Which lines of the records contain the word "Valentine"? Show each of them.

* _Provided entries_:
━━━━━━━━━━━━━━━━

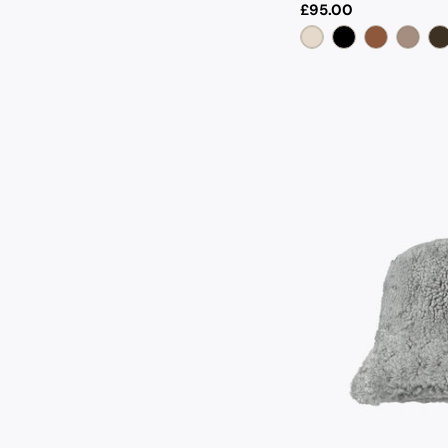
Regular
£95.00
price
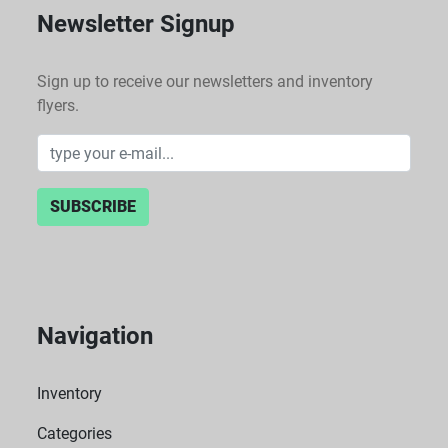
Newsletter Signup
Sign up to receive our newsletters and inventory
flyers.
SUBSCRIBE
Navigation
Inventory
Categories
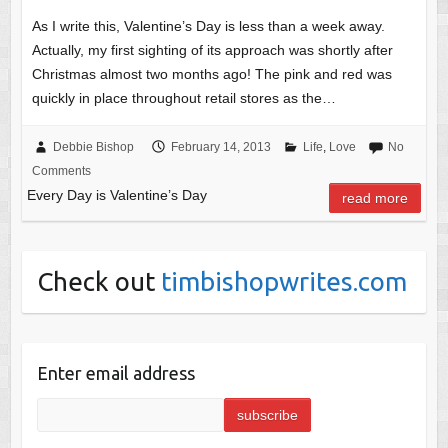
As I write this, Valentine’s Day is less than a week away.
Actually, my first sighting of its approach was shortly after
Christmas almost two months ago! The pink and red was
quickly in place throughout retail stores as the…
Debbie Bishop
February 14, 2013
Life
,
Love
No
Comments
Every Day is Valentine’s Day
read more
Check out
timbishopwrites.com
Enter email address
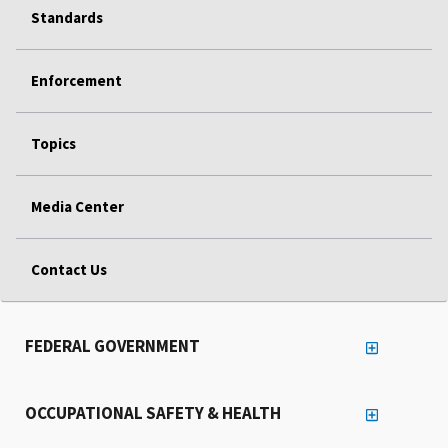
Standards
Enforcement
Topics
Media Center
Contact Us
FEDERAL GOVERNMENT
OCCUPATIONAL SAFETY & HEALTH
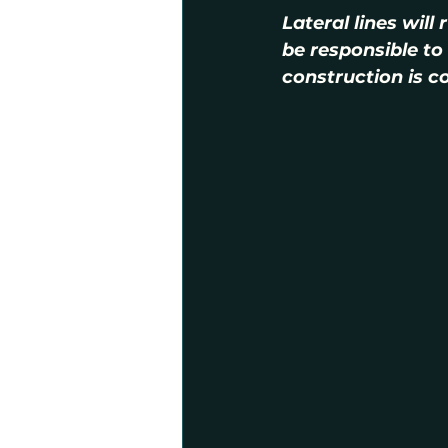
Lateral lines will
be responsible to 
construction is c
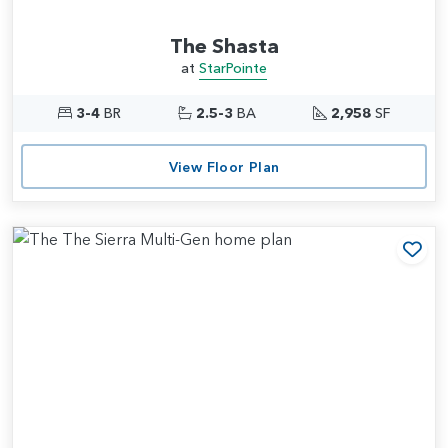
The Shasta
at
StarPointe
3-4
BR
2.5-3
BA
2,958
SF
View Floor Plan
Add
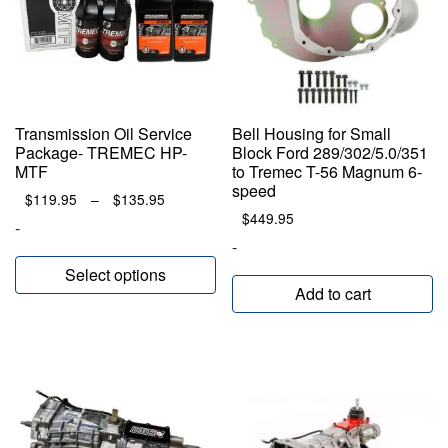
Transmission Oil Service
Bell Housing for Small
Package- TREMEC HP-
Block Ford 289/302/5.0/351
MTF
to Tremec T-56 Magnum 6-
speed
Price
$
119.95
–
$
135.95
range:
$
449.95
-
$119.95
-
through
Select options
$135.95
Add to cart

━━━━━━━━━━━━━━━━

* _Solution to this exercise_:
As I write this, Valentine’s Day is less than a week away.
Every Day is Valentine’s Day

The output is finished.